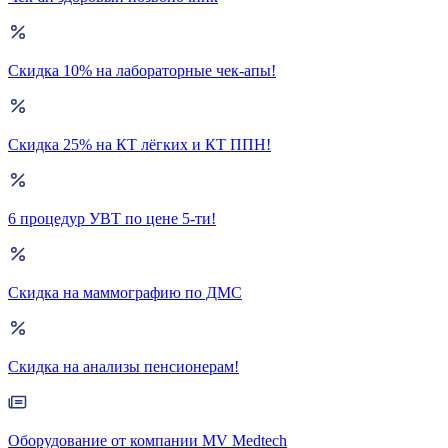
Скидка 10% на лабораторные чек-апы!
Скидка 25% на КТ лёгких и КТ ППН!
6 процедур УВТ по цене 5-ти!
Скидка на маммографию по ДМС
Скидка на анализы пенсионерам!
Оборудование от компании MV Medtech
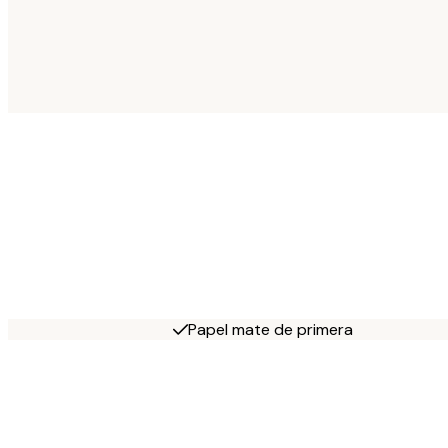
Papel mate de primera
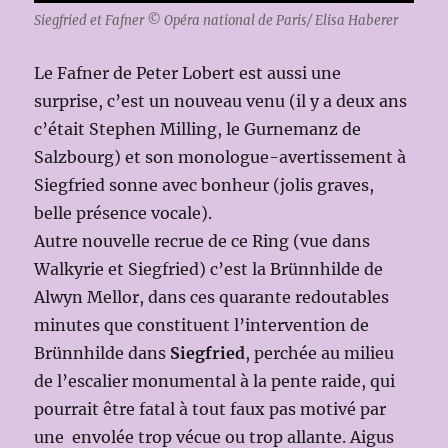
Siegfried et Fafner © Opéra national de Paris/ Elisa Haberer
Le Fafner de Peter Lobert est aussi une
surprise, c’est un nouveau venu (il y a deux ans
c’était Stephen Milling, le Gurnemanz de
Salzbourg) et son monologue-avertissement à
Siegfried sonne avec bonheur (jolis graves,
belle présence vocale).
Autre nouvelle recrue de ce Ring (vue dans
Walkyrie et Siegfried) c’est la Brünnhilde de
Alwyn Mellor, dans ces quarante redoutables
minutes que constituent l’intervention de
Brünnhilde dans
Siegfried
, perchée au milieu
de l’escalier monumental à la pente raide, qui
pourrait être fatal à tout faux pas motivé par
une envolée trop vécue ou trop allante. Aigus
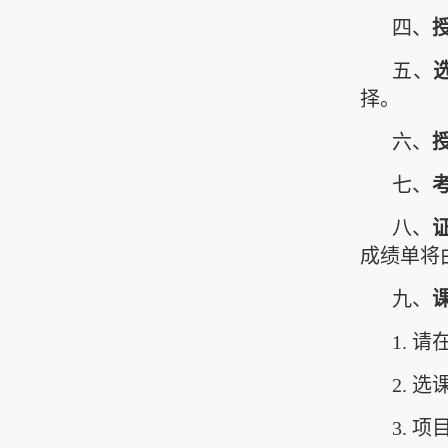
四、
五、
择。
六、
七、
八、
成绩单将
九、
1. 
2. 
3. 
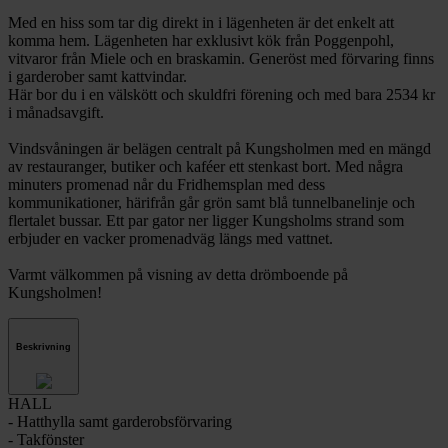
Med en hiss som tar dig direkt in i lägenheten är det enkelt att
komma hem. Lägenheten har exklusivt kök från Poggenpohl,
vitvaror från Miele och en braskamin. Generöst med förvaring finns
i garderober samt kattvindar.
Här bor du i en välskött och skuldfri förening och med bara 2534 kr
i månadsavgift.
Vindsvåningen är belägen centralt på Kungsholmen med en mängd
av restauranger, butiker och kaféer ett stenkast bort. Med några
minuters promenad når du Fridhemsplan med dess
kommunikationer, härifrån går grön samt blå tunnelbanelinje och
flertalet bussar. Ett par gator ner ligger Kungsholms strand som
erbjuder en vacker promenadväg längs med vattnet.
Varmt välkommen på visning av detta drömboende på
Kungsholmen!
Beskrivning
HALL
- Hatthylla samt garderobsförvaring
- Takfönster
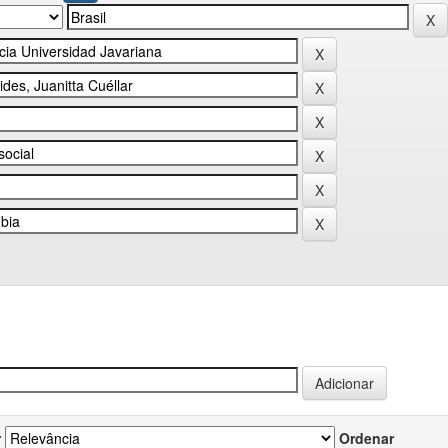
r
Ordenar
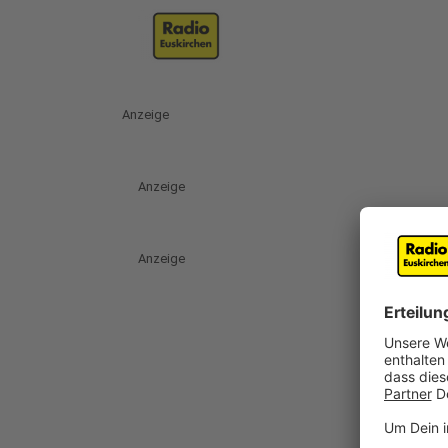
Anzeige
Anzeige
Anzeige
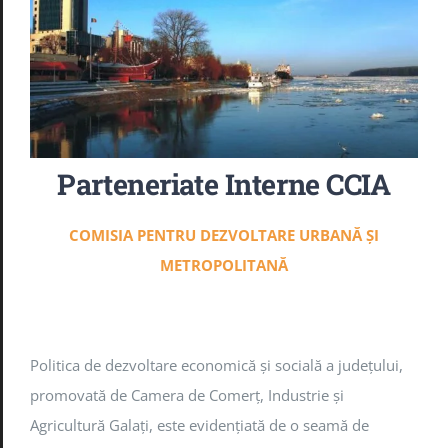
Noutăți
B.R.M. – TER
E.E.N
Parteneriate Interne CCIA
Arbitraj
COMISIA
PENTRU
DEZVOLTARE
URBANĂ
ŞI
METROPOLITANĂ
GDPR
Politica de dezvoltare economică şi socială a judeţului,
promovată de Camera de Comerţ, Industrie şi
Agricultură Galaţi, este evidenţiată de o seamă de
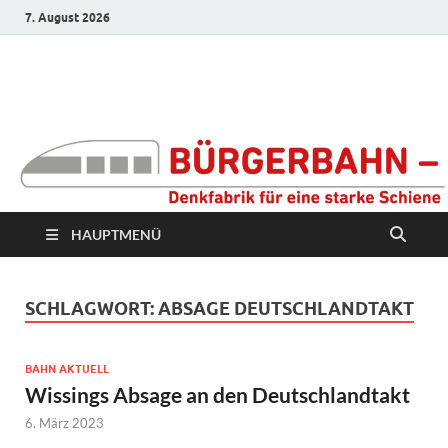
7. August 2026
Bürgerbahn –
Denkfabrik für eine
starke Schiene
HAUPTMENÜ
SCHLAGWORT:
ABSAGE DEUTSCHLANDTAKT
BAHN AKTUELL
Wissings Absage an den Deutschlandtakt
6. März 2023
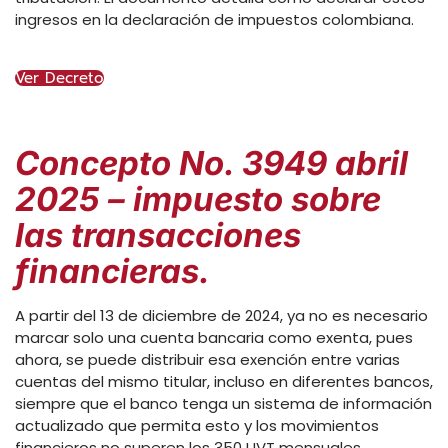
ingresos en la declaración de impuestos colombiana.
Ver Decreto
Concepto No. 3949 abril
2025 – impuesto sobre
las transacciones
financieras.
A partir del 13 de diciembre de 2024, ya no es necesario
marcar solo una cuenta bancaria como exenta, pues
ahora, se puede distribuir esa exención entre varias
cuentas del mismo titular, incluso en diferentes bancos,
siempre que el banco tenga un sistema de información
actualizado que permita esto y los movimientos
financieros no superen los 350 UVT mensuales.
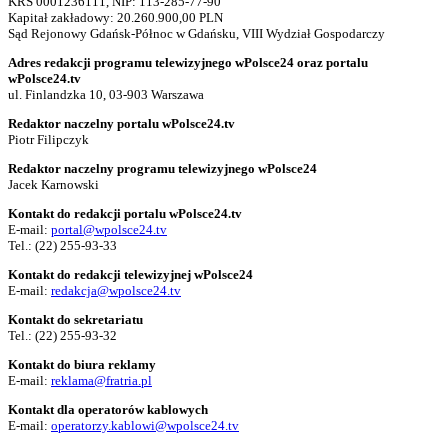
KRS 0001236111, NIP: 113-285-77-90
Kapitał zakładowy: 20.260.900,00 PLN
Sąd Rejonowy Gdańsk-Północ w Gdańsku, VIII Wydział Gospodarczy
Adres redakcji programu telewizyjnego wPolsce24 oraz portalu
wPolsce24.tv
ul. Finlandzka 10, 03-903 Warszawa
Redaktor naczelny portalu wPolsce24.tv
Piotr Filipczyk
Redaktor naczelny programu telewizyjnego wPolsce24
Jacek Karnowski
Kontakt do redakcji portalu wPolsce24.tv
E-mail:
portal@wpolsce24.tv
Tel.:
(22) 255-93-33
Kontakt do redakcji telewizyjnej wPolsce24
E-mail:
redakcja@wpolsce24.tv
Kontakt do sekretariatu
Tel.:
(22) 255-93-32
Kontakt do biura reklamy
E-mail:
reklama@fratria.pl
Kontakt dla operatorów kablowych
E-mail:
operatorzy.kablowi@wpolsce24.tv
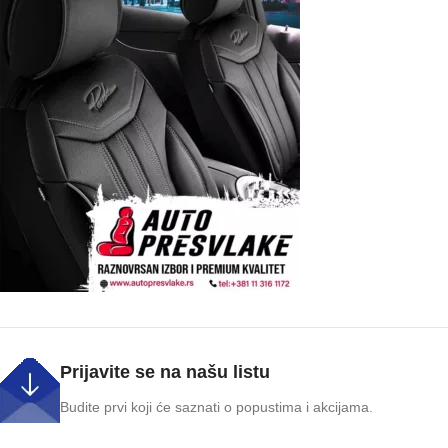
Prijavite se na našu listu
Budite prvi koji će saznati o popustima i akcijama.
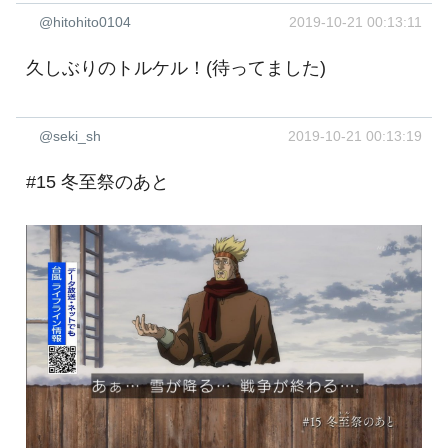
@hitohito0104
2019-10-21 00:13:11
久しぶりのトルケル！(待ってました)
@seki_sh
2019-10-21 00:13:19
#15 冬至祭のあと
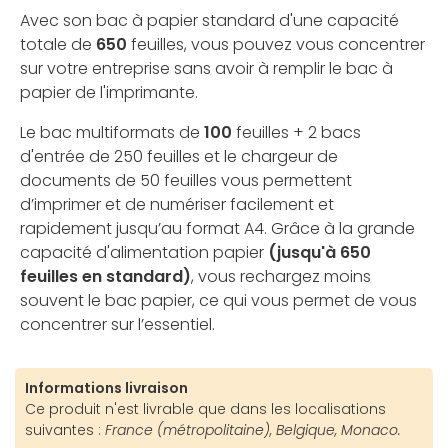
Avec son bac à papier standard d'une capacité
totale de
650
feuilles, vous pouvez vous concentrer
sur votre entreprise sans avoir à remplir le bac à
papier de l'imprimante.
Le bac multiformats de
100
feuilles + 2 bacs
d'entrée de 250 feuilles et le chargeur de
documents de 50 feuilles vous permettent
d’imprimer et de numériser facilement et
rapidement jusqu’au format A4. Grâce à la grande
capacité d'alimentation papier
(jusqu'à 650
feuilles en standard)
, vous rechargez moins
souvent le bac papier, ce qui vous permet de vous
concentrer sur l’essentiel.
Informations livraison
Ce produit n'est livrable que dans les localisations
suivantes :
France (métropolitaine), Belgique, Monaco.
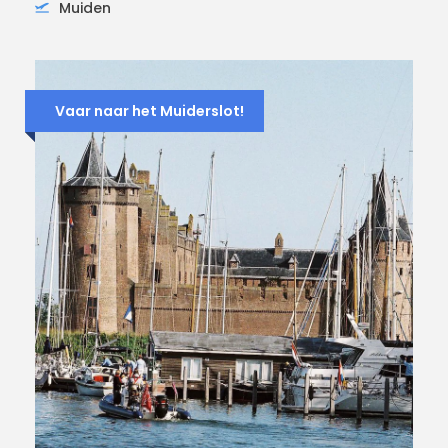
Muiden
Vaar naar het Muiderslot!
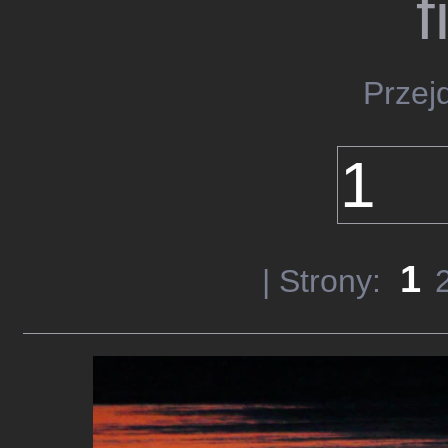
f
Przej
1
| Strony:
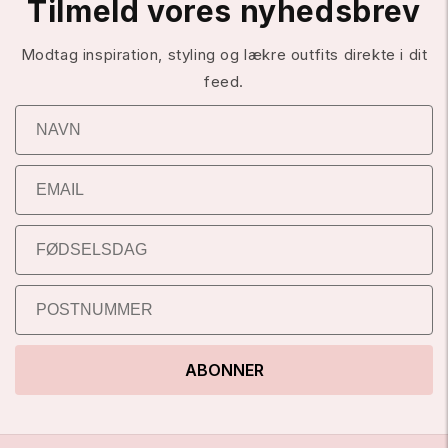
Tilmeld vores nyhedsbrev
Modtag inspiration, styling og lækre outfits direkte i dit
feed.
ABONNER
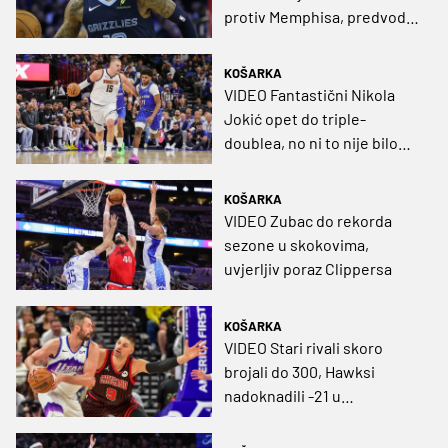
protiv Memphisa, predvodio
ih povratnik Ja Morant
KOŠARKA
VIDEO Fantastični Nikola
Jokić opet do triple-
doublea, no ni to nije bilo
dovoljno za pobjedu
KOŠARKA
VIDEO Zubac do rekorda
sezone u skokovima,
uvjerljiv poraz Clippersa
KOŠARKA
VIDEO Stari rivali skoro
brojali do 300, Hawksi
nadoknadili -21 u
posljednjoj četvrtini i slavili!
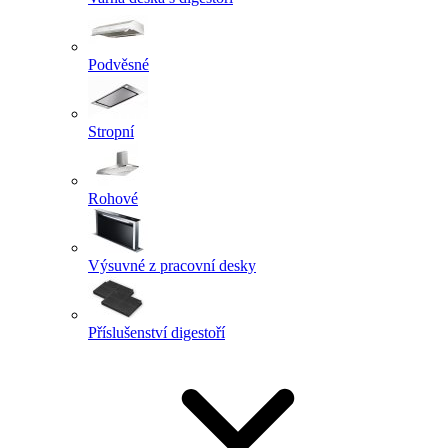
Podvěsné
Stropní
Rohové
Výsuvné z pracovní desky
Příslušenství digestoří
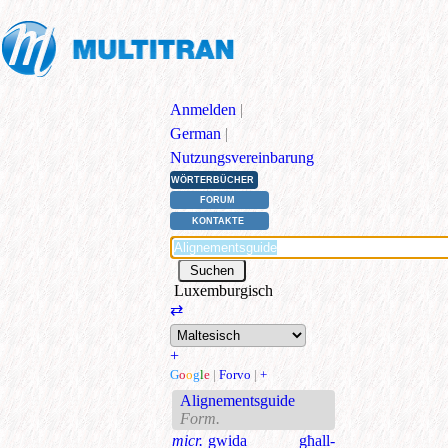
Anmelden
|
German
|
Nutzungsvereinbarung
WÖRTERBÜCHER
FORUM
KONTAKTE
Luxemburgisch
⇄
+
G
o
o
g
l
e
|
Forvo
|
+
Alignementsguide
Form.
micr.
gwida għall-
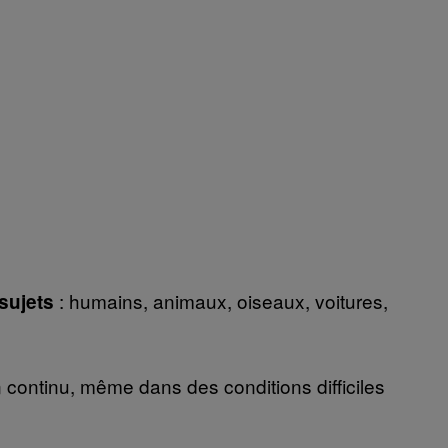
: humains, animaux, oiseaux, voitures,
 sujets
n continu, même dans des conditions difficiles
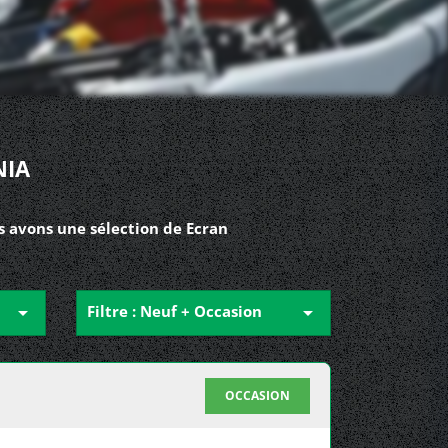
NIA
s avons une sélection de Ecran

Filtre : Neuf + Occasion

OCCASION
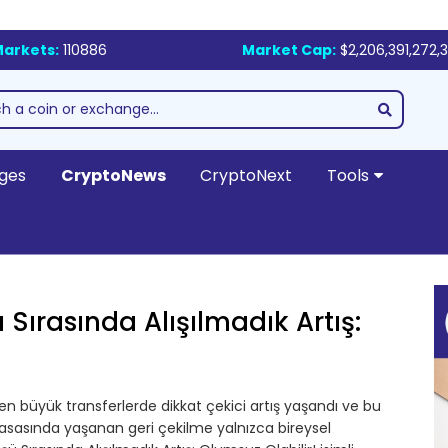
arkets:
110886
Market Cap:
$2,206,391,272,
ges
CryptoNews
CryptoNext
Tools
Sırasında Alışılmadık Artış:
en büyük transferlerde dikkat çekici artış yaşandı ve bu
piyasasında yaşanan geri çekilme yalnızca bireysel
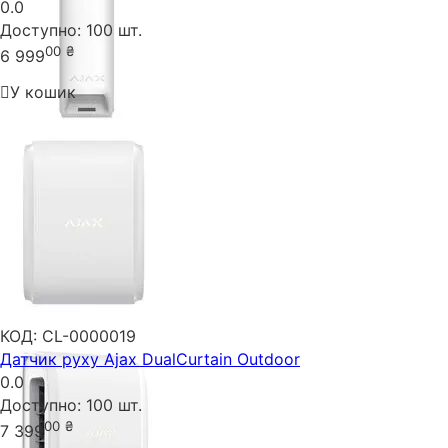
0.0
Доступно:
100 шт.
00
₴
6 999
У кошик
КОД:
CL-0000019
Датчик руху Ajax DualCurtain Outdoor
0.0
Доступно:
100 шт.
00
₴
7 399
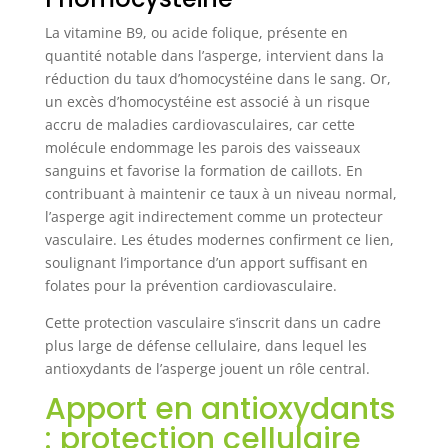
La vitamine B9, ou acide folique, présente en
quantité notable dans l’asperge, intervient dans la
réduction du taux d’homocystéine dans le sang. Or,
un excès d’homocystéine est associé à un risque
accru de maladies cardiovasculaires, car cette
molécule endommage les parois des vaisseaux
sanguins et favorise la formation de caillots. En
contribuant à maintenir ce taux à un niveau normal,
l’asperge agit indirectement comme un protecteur
vasculaire. Les études modernes confirment ce lien,
soulignant l’importance d’un apport suffisant en
folates pour la prévention cardiovasculaire.
Cette protection vasculaire s’inscrit dans un cadre
plus large de défense cellulaire, dans lequel les
antioxydants de l’asperge jouent un rôle central.
Apport en antioxydants
: protection cellulaire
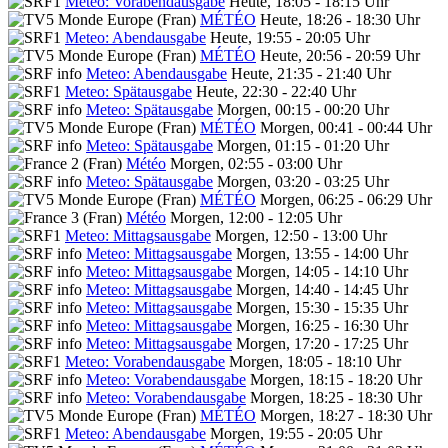
Meteo: Vorabendausgabe
Heute, 18:05 - 18:15 Uhr
MÉTÉO
Heute, 18:26 - 18:30 Uhr
Meteo: Abendausgabe
Heute, 19:55 - 20:05 Uhr
MÉTÉO
Heute, 20:56 - 20:59 Uhr
Meteo: Abendausgabe
Heute, 21:35 - 21:40 Uhr
Meteo: Spätausgabe
Heute, 22:30 - 22:40 Uhr
Meteo: Spätausgabe
Morgen, 00:15 - 00:20 Uhr
MÉTÉO
Morgen, 00:41 - 00:44 Uhr
Meteo: Spätausgabe
Morgen, 01:15 - 01:20 Uhr
Météo
Morgen, 02:55 - 03:00 Uhr
Meteo: Spätausgabe
Morgen, 03:20 - 03:25 Uhr
MÉTÉO
Morgen, 06:25 - 06:29 Uhr
Météo
Morgen, 12:00 - 12:05 Uhr
Meteo: Mittagsausgabe
Morgen, 12:50 - 13:00 Uhr
Meteo: Mittagsausgabe
Morgen, 13:55 - 14:00 Uhr
Meteo: Mittagsausgabe
Morgen, 14:05 - 14:10 Uhr
Meteo: Mittagsausgabe
Morgen, 14:40 - 14:45 Uhr
Meteo: Mittagsausgabe
Morgen, 15:30 - 15:35 Uhr
Meteo: Mittagsausgabe
Morgen, 16:25 - 16:30 Uhr
Meteo: Mittagsausgabe
Morgen, 17:20 - 17:25 Uhr
Meteo: Vorabendausgabe
Morgen, 18:05 - 18:10 Uhr
Meteo: Vorabendausgabe
Morgen, 18:15 - 18:20 Uhr
Meteo: Vorabendausgabe
Morgen, 18:25 - 18:30 Uhr
MÉTÉO
Morgen, 18:27 - 18:30 Uhr
Meteo: Abendausgabe
Morgen, 19:55 - 20:05 Uhr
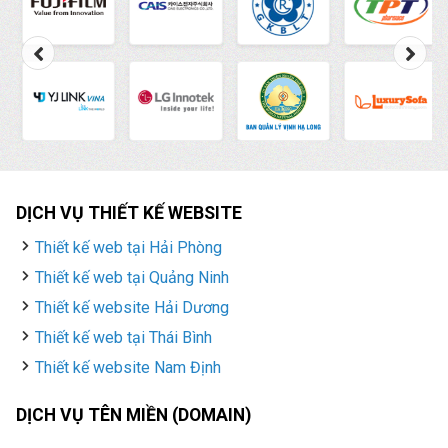
DỊCH VỤ THIẾT KẾ WEBSITE
Thiết kế web tại Hải Phòng
Thiết kế web tại Quảng Ninh
Thiết kế website Hải Dương
Thiết kế web tại Thái Bình
Thiết kế website Nam Định
DỊCH VỤ TÊN MIỀN (DOMAIN)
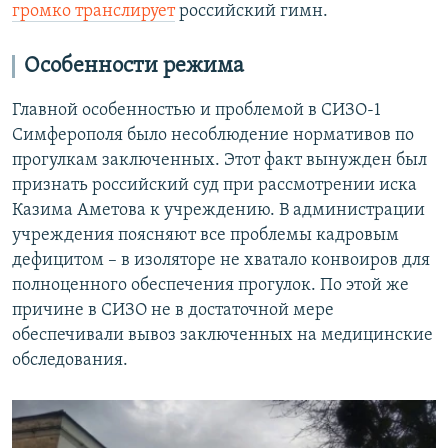
громко транслирует
российский гимн.
Особенности режима
Главной особенностью и проблемой в СИЗО-1
Симферополя было несоблюдение нормативов по
прогулкам заключенных. Этот факт вынужден был
признать российский суд при рассмотрении иска
Казима Аметова к учреждению. В администрации
учреждения поясняют все проблемы кадровым
дефицитом – в изоляторе не хватало конвоиров для
полноценного обеспечения прогулок. По этой же
причине в СИЗО не в достаточной мере
обеспечивали вывоз заключенных на медицинские
обследования.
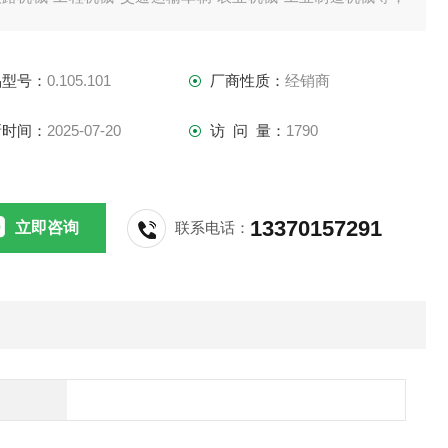
BE德国进口联轴器
品型号：
0.105.101
厂商性质：
经销商
新时间：
2025-07-20
访 问 量：
1790
13370157291
立即咨询
联系电话：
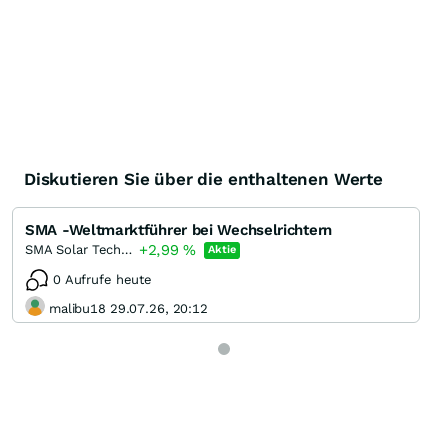
Diskutieren Sie über die enthaltenen Werte
SMA -Weltmarktführer bei Wechselrichtern
+2,99
%
SMA Solar Technology
Aktie
0 Aufrufe heute
malibu18 29.07.26, 20:12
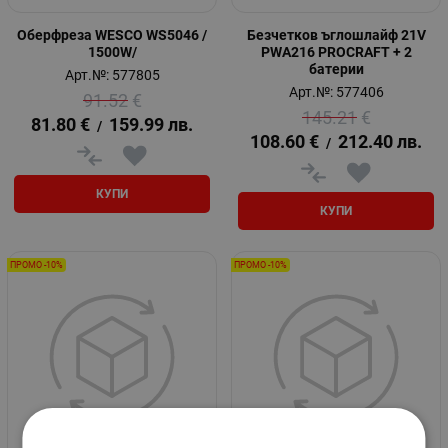
Оберфреза WESCO WS5046 /
Безчетков ъглошлайф 21V
1500W/
PWA216 PROCRAFT + 2
батерии
Арт.№: 577805
Арт.№: 577406
91.52
€
145.21
€
81.80
€
159.99
лв.
/
108.60
€
212.40
лв.
/
КУПИ
КУПИ
ПРОМО -10%
ПРОМО -10%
▬▬▬▬▬▬
# ASSIGNED TASK:
Since the pictures are not part of the copy, please transcribe only the lines above from the one with "Salzbourg) et son monologue-avertissement à" through the one with "financieras.", exactly and with both ends.

# OUTPUT OF THE EXERCISE:
Salzbourg) et son monologue-avertissement à
Siegfried sonne avec bonheur (jolis graves,
belle présence vocale).
Autre nouvelle recrue de ce Ring (vue dans
Walkyrie et Siegfried) c’est la Brünnhilde de
Alwyn Mellor, dans ces quarante redoutables
minutes que constituent l’intervention de
Brünnhilde dans
Siegfried
, perchée au milieu
de l’escalier monumental à la pente raide, qui
pourrait être fatal à tout faux pas motivé par
une envolée trop vécue ou trop allante. Aigus
四、
五、
择。
六、
七、
八、
成绩单将
九、
1. 
2. 
3. 
Med en hiss som tar dig direkt in i lägenheten är det enkelt att
komma hem. Lägenheten har exklusivt kök från Poggenpohl,
vitvaror från Miele och en braskamin. Generöst med förvaring finns
i garderober samt kattvindar.
Här bor du i en välskött och skuldfri förening och med bara 2534 kr
i månadsavgift.
Vindsvåningen är belägen centralt på Kungsholmen med en mängd
av restauranger, butiker och kaféer ett stenkast bort. Med några
minuters promenad når du Fridhemsplan med dess
kommunikationer, härifrån går grön samt blå tunnelbanelinje och
flertalet bussar. Ett par gator ner ligger Kungsholms strand som
erbjuder en vacker promenadväg längs med vattnet.
Varmt välkommen på visning av detta drömboende på
Kungsholmen!
Beskrivning
HALL
- Hatthylla samt garderobsförvaring
- Takfönster
r
Ordenar
Anzeige
Anzeige
Anzeige
Noutăți
B.R.M. – TER
E.E.N
Parteneriate Interne CCIA
Arbitraj
COMISIA
PENTRU
DEZVOLTARE
URBANĂ
ŞI
METROPOLITANĂ
GDPR
Politica de dezvoltare economică şi socială a judeţului,
promovată de Camera de Comerţ, Industrie şi
Agricultură Galaţi, este evidenţiată de o seamă de
7. August 2026
Bürgerbahn –
Denkfabrik für eine
starke Schiene
HAUPTMENÜ
SCHLAGWORT:
ABSAGE DEUTSCHLANDTAKT
BAHN AKTUELL
Wissings Absage an den Deutschlandtakt
6. März 2023
ingresos en la declaración de impuestos colombiana.
Ver Decreto
Concepto No. 3949 abril
2025 – impuesto sobre
las transacciones
financieras.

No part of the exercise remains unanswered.